Ma i test dovevano accertare soprattutto la sicurezza del vaccino negli adolescenti. Il Covid-19 infatti raramente comporta rischi gravi per i pazienti più giovani, mentre vi erano molte incognite sulle reazioni ai vaccini a Rna messaggero, del tutto innovativi e mai sperimentati in questa fascia di età. I risultati sono apparsi rassicuranti: «Gli effetti collaterali più comuni negli adolescenti tra i 12 e i 15 anni di età sono simili a quelli osservati in persone di età superiore: dolore nel punto di iniezione, stanchezza, mal di testa, dolori muscolari, brividi e febbre» scrive l’Ema. «Questi effetti sono generalmente lievi o moderati e migliorano nel giro di pochi giorni dopo la vaccinazione».

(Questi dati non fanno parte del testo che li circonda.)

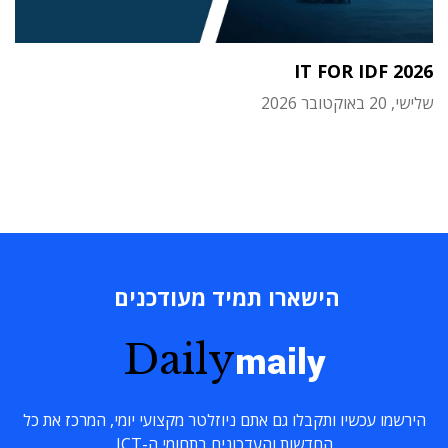
IT FOR IDF 2026
שלישי, 20 באוקטובר 2026
הישארו תמיד מעודכנים
Daily
maily
הירשמו עכשיו ותקבלו גם אתם ניוזלטר מקצועי יומי, המרכז את כל
החדשות והעדכונים בתחומי ה-ICT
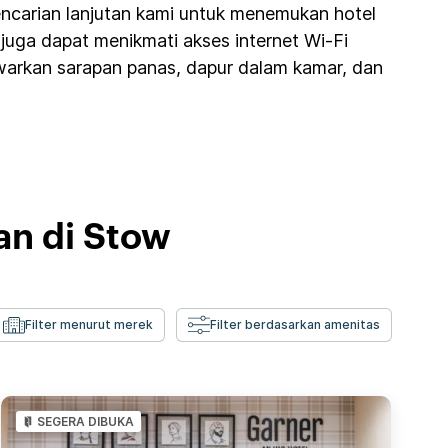
encarian lanjutan kami untuk menemukan hotel
juga dapat menikmati akses internet Wi-Fi
awarkan sarapan panas, dapur dalam kamar, dan
n di Stow
Filter menurut merek
Filter berdasarkan amenitas
SEGERA DIBUKA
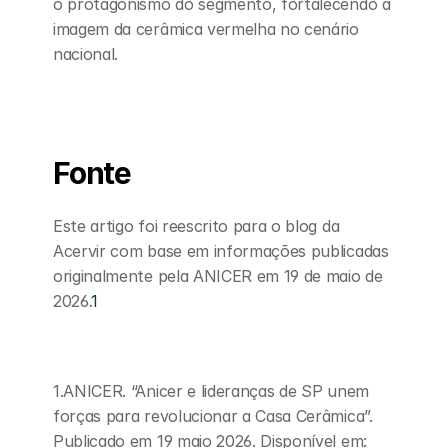
o protagonismo do segmento, fortalecendo a 
imagem da cerâmica vermelha no cenário 
nacional.
Fonte
Este artigo foi reescrito para o blog da 
Acervir com base em informações publicadas 
originalmente pela ANICER em 19 de maio de 
2026.
1
1.ANICER. “Anicer e lideranças de SP unem 
forças para revolucionar a Casa Cerâmica”. 
Publicado em 19 maio 2026. Disponível em: 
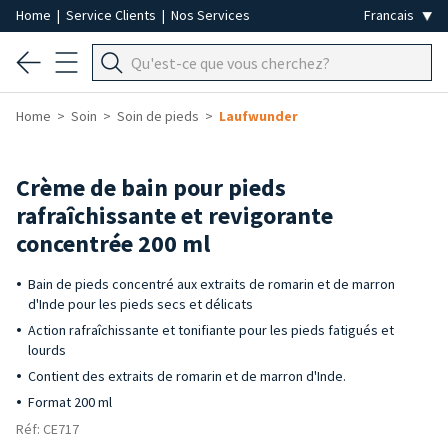
Home
|
Service Clients
|
Nos Services
Home
Soin
Soin de pieds
Laufwunder
Crème de bain pour pieds
rafraîchissante et revigorante
concentrée 200 ml
Bain de pieds concentré aux extraits de romarin et de marron
d'Inde pour les pieds secs et délicats
Action rafraîchissante et tonifiante pour les pieds fatigués et
lourds
Contient des extraits de romarin et de marron d'Inde.
Format 200 ml
Réf: CE717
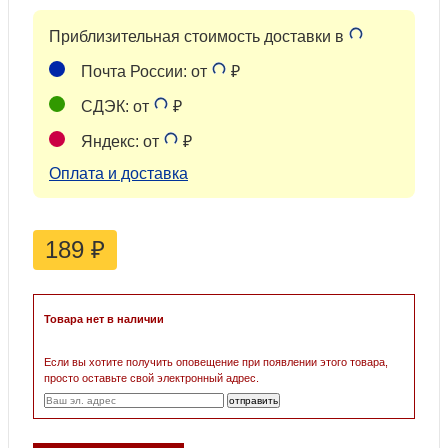
Приблизительная стоимость доставки в
Почта России: от
₽
СДЭК: от
₽
Яндекс: от
₽
Оплата и доставка
189
₽
Товара нет в наличии
Если вы хотите получить оповещение при появлении этого товара,
просто оставьте свой электронный адрес.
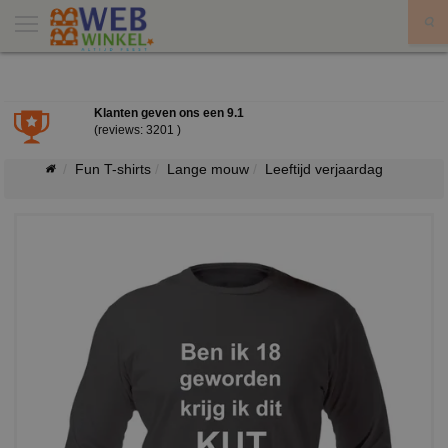
X
Klanten geven ons een
9.1
(reviews: 3201 )
Fun T-shirts
Lange mouw
Leeftijd verjaardag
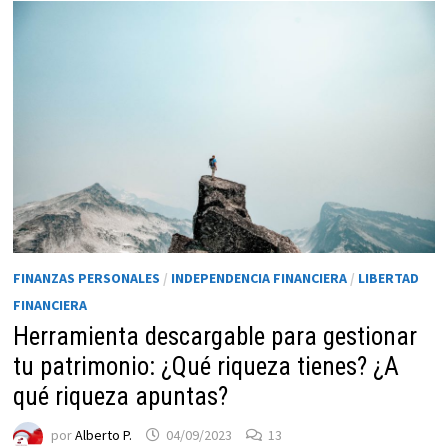
FINANZAS PERSONALES
/
INDEPENDENCIA FINANCIERA
/
LIBERTAD
FINANCIERA
Herramienta descargable para gestionar
tu patrimonio: ¿Qué riqueza tienes? ¿A
qué riqueza apuntas?
por
Alberto P.
04/09/2023
13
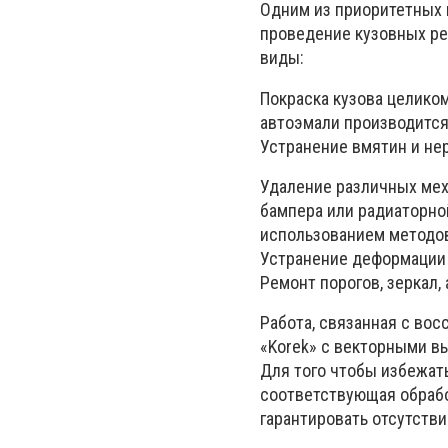
Одним из приоритетных 
проведение кузовных ре
виды:
Покраска кузова целико
автоэмали производится
Устранение вмятин и не
Удаление различных меха
бампера или радиаторно
использованием методов
Устранение деформации 
Ремонт порогов, зеркал, 
Работа, связанная с во
«Korek» с векторными в
Для того чтобы избежать
соответствующая обрабо
гарантировать отсутств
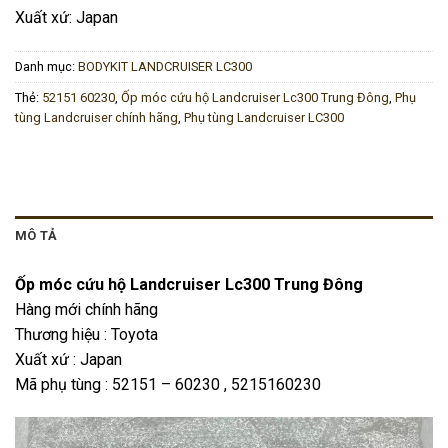
Xuất xứ: Japan
Danh mục:
BODYKIT LANDCRUISER LC300
Thẻ:
52151 60230
,
Ốp móc cứu hộ Landcruiser Lc300 Trung Đông
,
Phụ
tùng Landcruiser chính hãng
,
Phụ tùng Landcruiser LC300
MÔ TẢ
Ốp móc cứu hộ Landcruiser Lc300 Trung Đông
Hàng mới chính hãng
Thương hiệu : Toyota
Xuất xứ : Japan
Mã phụ tùng : 52151 – 60230 , 5215160230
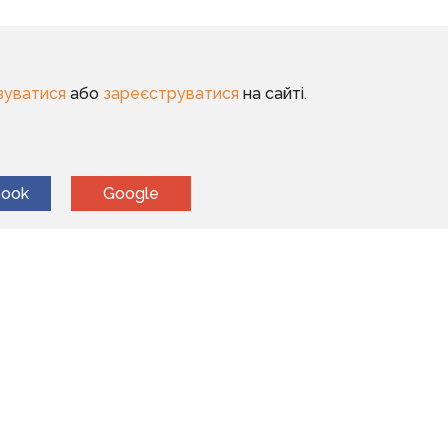
зуватися
або
зареєструватися
на сайті.
book
Google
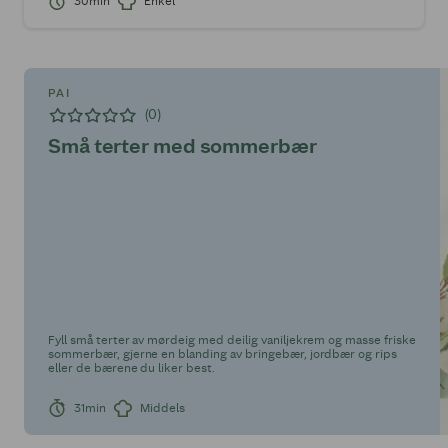
30min
Enkel
PAI
(0)
Små terter med sommerbær
Fyll små terter av mørdeig med deilig vaniljekrem og masse friske
sommerbær, gjerne en blanding av bringebær, jordbær og rips
eller de bærene du liker best.
31min
Middels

Va precisato, tuttavia, che con soli mille pazienti vaccinati è praticamente impossibile osservare l’incidenza di eventuali reazioni avverse più rare. Dunque solo gli studi sul campo permetteranno di valutare con accuratezza il profilo di sicurezza del vaccino.

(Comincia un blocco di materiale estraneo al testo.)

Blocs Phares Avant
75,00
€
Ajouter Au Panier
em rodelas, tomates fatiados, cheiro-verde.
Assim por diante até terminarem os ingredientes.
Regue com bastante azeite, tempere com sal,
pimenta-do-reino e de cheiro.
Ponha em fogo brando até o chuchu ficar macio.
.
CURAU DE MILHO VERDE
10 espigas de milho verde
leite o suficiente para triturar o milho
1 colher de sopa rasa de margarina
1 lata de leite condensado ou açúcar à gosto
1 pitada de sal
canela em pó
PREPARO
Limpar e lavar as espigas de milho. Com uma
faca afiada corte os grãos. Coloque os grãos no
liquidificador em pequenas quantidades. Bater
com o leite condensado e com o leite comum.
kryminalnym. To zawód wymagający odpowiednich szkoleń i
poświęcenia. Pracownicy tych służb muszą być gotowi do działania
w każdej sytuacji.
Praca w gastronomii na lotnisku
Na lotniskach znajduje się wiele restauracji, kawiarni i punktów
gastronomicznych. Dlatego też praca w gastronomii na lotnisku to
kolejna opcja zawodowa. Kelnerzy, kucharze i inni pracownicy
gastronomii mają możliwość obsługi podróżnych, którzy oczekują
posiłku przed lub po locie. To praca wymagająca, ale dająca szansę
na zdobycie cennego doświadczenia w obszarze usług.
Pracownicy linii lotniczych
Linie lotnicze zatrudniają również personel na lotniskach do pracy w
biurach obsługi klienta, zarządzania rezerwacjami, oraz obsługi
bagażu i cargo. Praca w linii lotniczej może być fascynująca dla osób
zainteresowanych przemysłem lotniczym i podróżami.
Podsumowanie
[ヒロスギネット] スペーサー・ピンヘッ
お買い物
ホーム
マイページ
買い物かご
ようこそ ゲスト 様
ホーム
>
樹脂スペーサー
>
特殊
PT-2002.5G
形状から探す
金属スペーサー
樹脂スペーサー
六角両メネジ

ORA LE AUTORITÀ POLITICHE degli stati dovranno scegliere se utilizzare il vaccino anche in una fascia di età che oggettivamente corre un rischio molto basso nel caso di contagio (l’Italia potrebbe aprire dal 3 giugno a circa 2,3 milioni di ragazzi).

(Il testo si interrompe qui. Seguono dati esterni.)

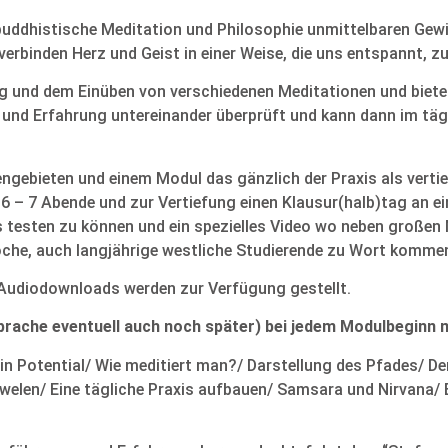
uddhistische Meditation und Philosophie unmittelbaren Gewin
verbinden Herz und Geist in einer Weise, die uns entspannt, z
g und dem Einüben von verschiedenen Meditationen und bieten
und Erfahrung untereinander überprüft und kann dann im täg
ebieten und einem Modul das gänzlich der Praxis als verti
6 – 7 Abende und zur Vertiefung einen Klausur(halb)tag an 
 testen zu können und ein spezielles Video wo neben großen M
che, auch langjährige westliche Studierende zu Wort komme
 Audiodownloads werden zur Verfügung gestellt.
sprache eventuell auch noch später) bei jedem Modulbeginn 
 Potential/ Wie meditiert man?/ Darstellung des Pfades/ Der/
uwelen/ Eine tägliche Praxis aufbauen/ Samsara und Nirvana/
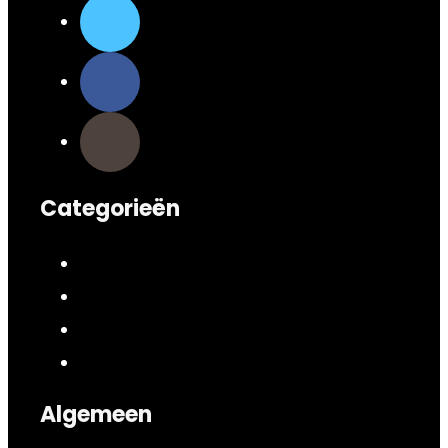
Categorieën
Algemeen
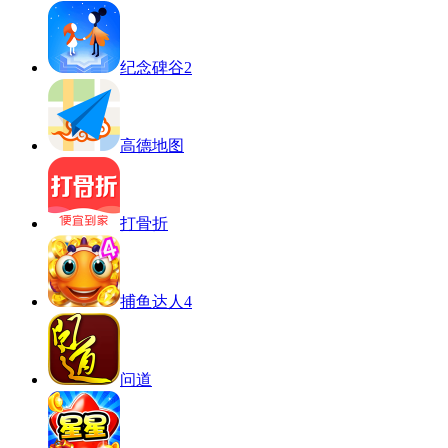
纪念碑谷2
高德地图
打骨折
捕鱼达人4
问道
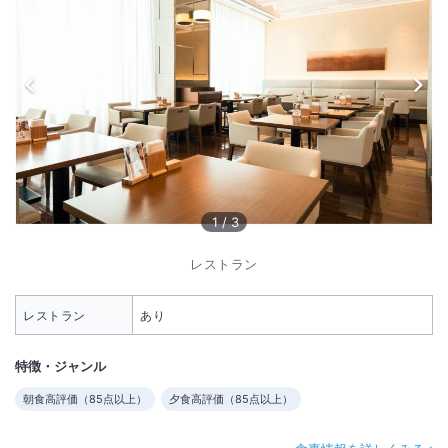
1
/
3
レストラン
レストラン
あり
特徴・ジャンル
朝食高評価（
85
点以上）
夕食高評価（
85
点以上）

Non è di questo avviso l’Organizzazione mondiale della sanità, preoccupata per i focolai che colpiscono zone del mondo che non hanno potuto accedere ai vaccini accaparrati dai paesi ricchi (Italia compresa).  «Capisco che alcuni paesi intendano vaccinare i loro bambini e adolescenti» ha detto due settimane fa il direttore generale Tedros Adhanom Ghebreyesus. «Tuttavia, in questa fase li invito a cambiare idea e a donare i vaccini a Covax (il programma con cui l’Oms intende portare due miliardi di dosi di vaccino nei paesi poveri)». A parole, e con molta retorica, tutti i governi hanno riconosciuto l’importanza allargare la campagna vaccinale ai paesi poveri, anche per frenare lo sviluppo di eventuali varianti capaci di aggirare i nostri stessi vaccini. Ma al momento di intraprendere azioni concrete, come donare numeri consistenti di dosi o rinunciare ai brevetti e allargare la produzione, finora ha prevalso il nazionalismo vaccinale.